[Records drawn from a dataset]
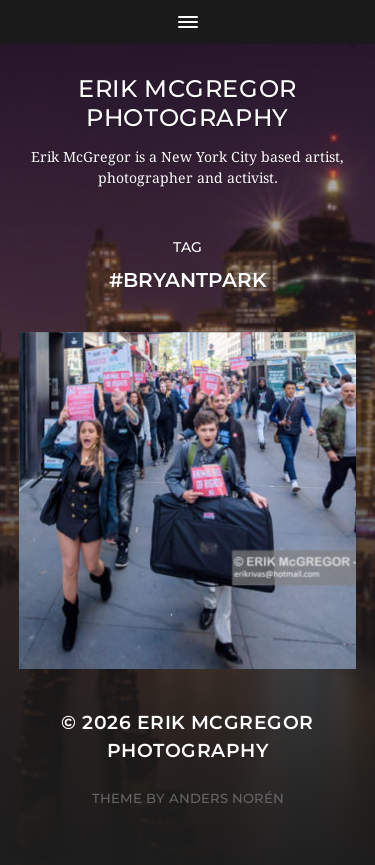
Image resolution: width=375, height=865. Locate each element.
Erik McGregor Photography (187, 103)
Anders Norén (226, 798)
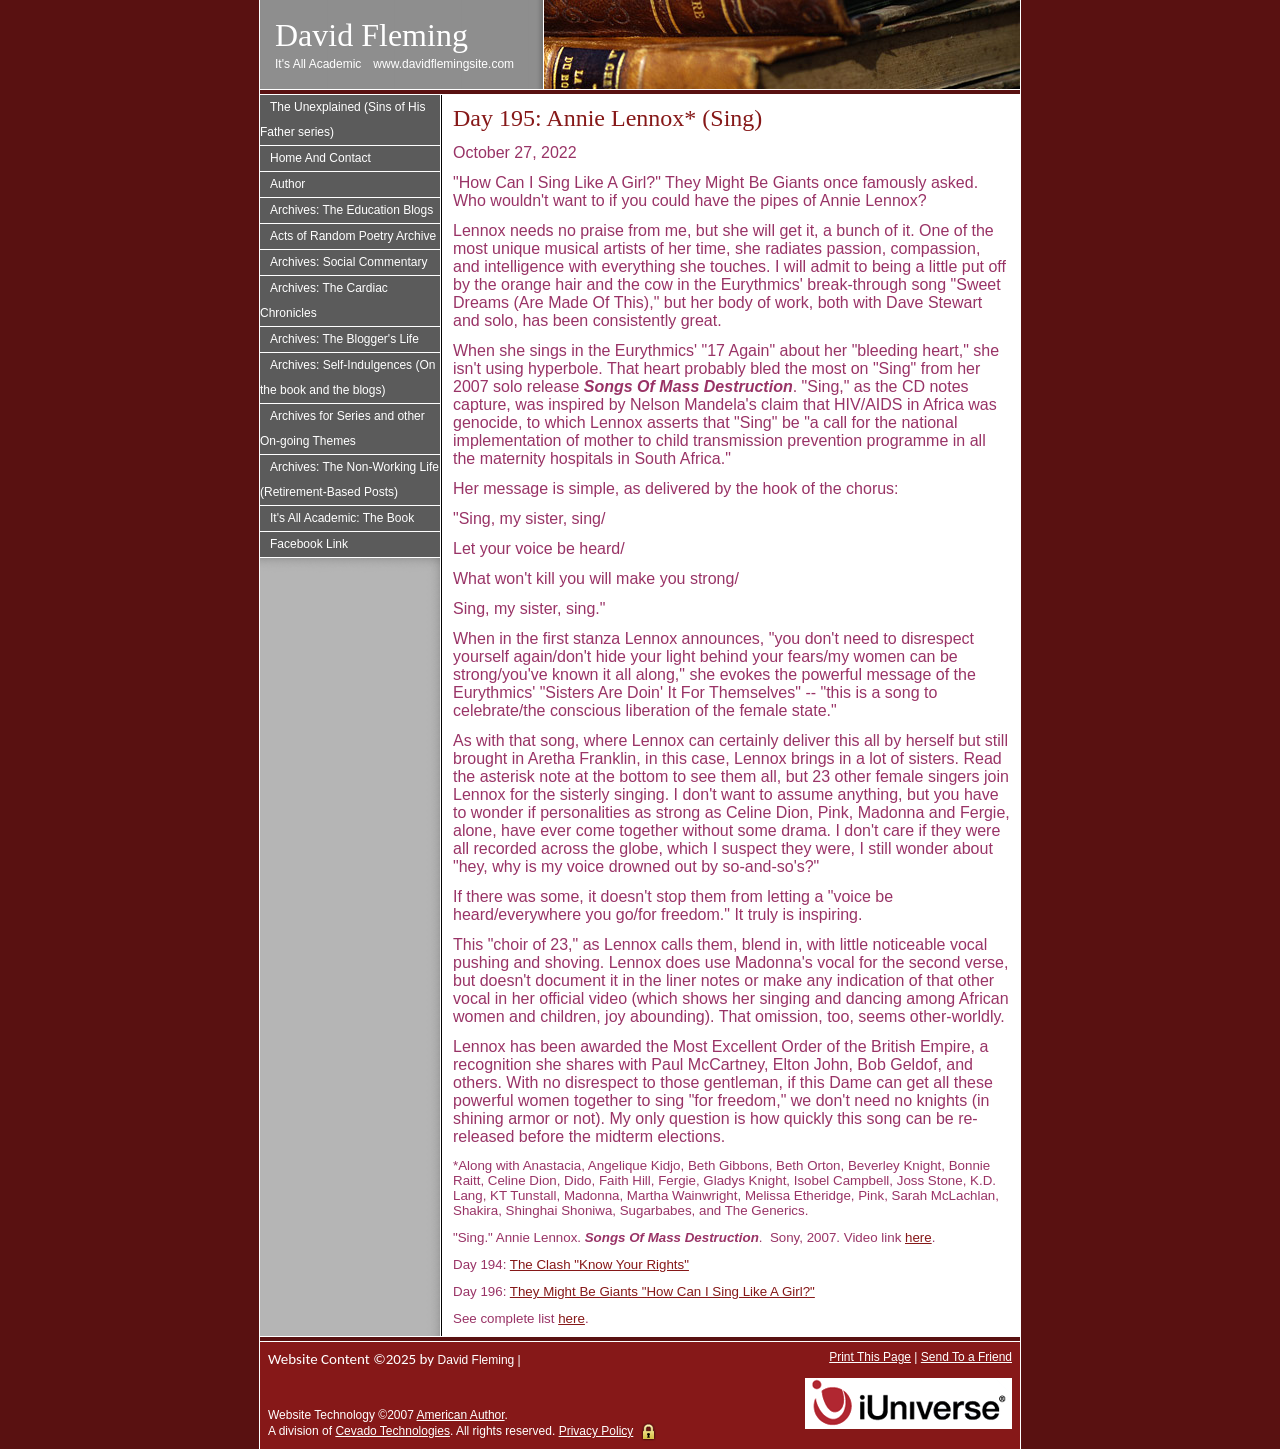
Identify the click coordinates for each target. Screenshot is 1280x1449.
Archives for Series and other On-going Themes (342, 428)
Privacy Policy (596, 1431)
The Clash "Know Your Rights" (599, 1264)
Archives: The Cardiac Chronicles (324, 300)
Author (287, 184)
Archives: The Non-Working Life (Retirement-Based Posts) (349, 479)
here (918, 1237)
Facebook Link (309, 544)
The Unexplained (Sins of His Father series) (342, 119)
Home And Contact (320, 158)
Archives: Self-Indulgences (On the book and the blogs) (347, 377)
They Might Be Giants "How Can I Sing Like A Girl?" (662, 1291)
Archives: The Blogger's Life (344, 339)
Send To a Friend (966, 1357)
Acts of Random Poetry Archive (353, 236)
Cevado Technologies (392, 1431)
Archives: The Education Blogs (351, 210)
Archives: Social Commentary (348, 262)
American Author (461, 1415)
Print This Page (870, 1357)
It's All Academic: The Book (342, 518)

Assignment - Copy the records above exactly, beginning at the line that contains "Identify the click" and stopping after the line that contains "Author (287, 184)".

Answer to the problem -
Identify the click coordinates for each target. Screenshot is 1280x1449.
Archives for Series and other On-going Themes (342, 428)
Privacy Policy (596, 1431)
The Clash "Know Your Rights" (599, 1264)
Archives: The Cardiac Chronicles (324, 300)
Author (287, 184)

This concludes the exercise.